Materials provided below:

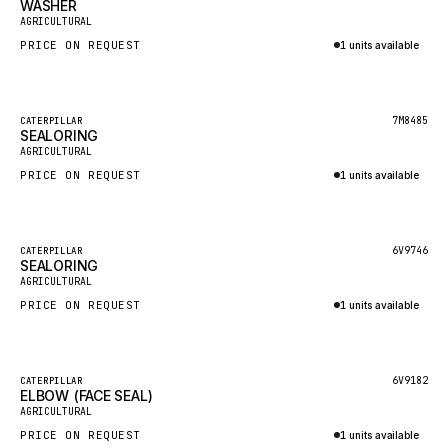
WASHER
HEIL
New
AGRICULTURAL
GROVE CRANE
PRICE ON REQUEST
1 units available
GRADALL
Inquire via WhatsApp
GLENCOE
Featured
7M8485
CATERPILLAR
SEALORING
GEHL
New
AGRICULTURAL
FORD
PRICE ON REQUEST
1 units available
FIAT - HITACHI
Inquire via WhatsApp
COMMERCIAL HYDRAULICS
Featured
6V9746
CATERPILLAR
SEALORING
CLARK
New
AGRICULTURAL
JLC
PRICE ON REQUEST
1 units available
INTERNATIONAL HARVESTER
Inquire via WhatsApp
HYVA
Featured
6V9182
CATERPILLAR
KOBELCO
ELBOW (FACE SEAL)
New
AGRICULTURAL
KONECRANES
PRICE ON REQUEST
1 units available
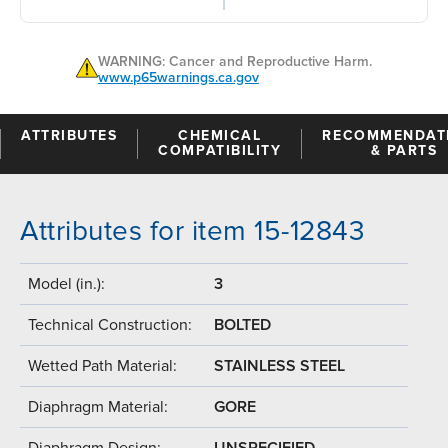
WARNING: Cancer and Reproductive Harm.
www.p65warnings.ca.gov
ATTRIBUTES
CHEMICAL
RECOMMENDAT
COMPATIBILITY
& PARTS
Attributes for item 15-12843
Model (in.):
3
Technical Construction:
BOLTED
Wetted Path Material:
STAINLESS STEEL
Diaphragm Material:
GORE
Diaphragm Design:
UNSPECIFIED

End of Materials provided.

What to work on: Copy the data word for word. Pictures do not go in the copy.

Solution:
WASHER
HEIL
New
AGRICULTURAL
GROVE CRANE
PRICE ON REQUEST
1 units available
GRADALL
Inquire via WhatsApp
GLENCOE
Featured
7M8485
CATERPILLAR
SEALORING
GEHL
New
AGRICULTURAL
FORD
PRICE ON REQUEST
1 units available
FIAT - HITACHI
Inquire via WhatsApp
COMMERCIAL HYDRAULICS
Featured
6V9746
CATERPILLAR
SEALORING
CLARK
New
AGRICULTURAL
JLC
PRICE ON REQUEST
1 units available
INTERNATIONAL HARVESTER
Inquire via WhatsApp
HYVA
Featured
6V9182
CATERPILLAR
KOBELCO
ELBOW (FACE SEAL)
New
AGRICULTURAL
KONECRANES
PRICE ON REQUEST
1 units available
WARNING: Cancer and Reproductive Harm.
www.p65warnings.ca.gov
ATTRIBUTES
CHEMICAL
RECOMMENDAT
COMPATIBILITY
& PARTS
Attributes for item 15-12843
Model (in.):
3
Technical Construction:
BOLTED
Wetted Path Material:
STAINLESS STEEL
Diaphragm Material:
GORE
Diaphragm Design:
UNSPECIFIED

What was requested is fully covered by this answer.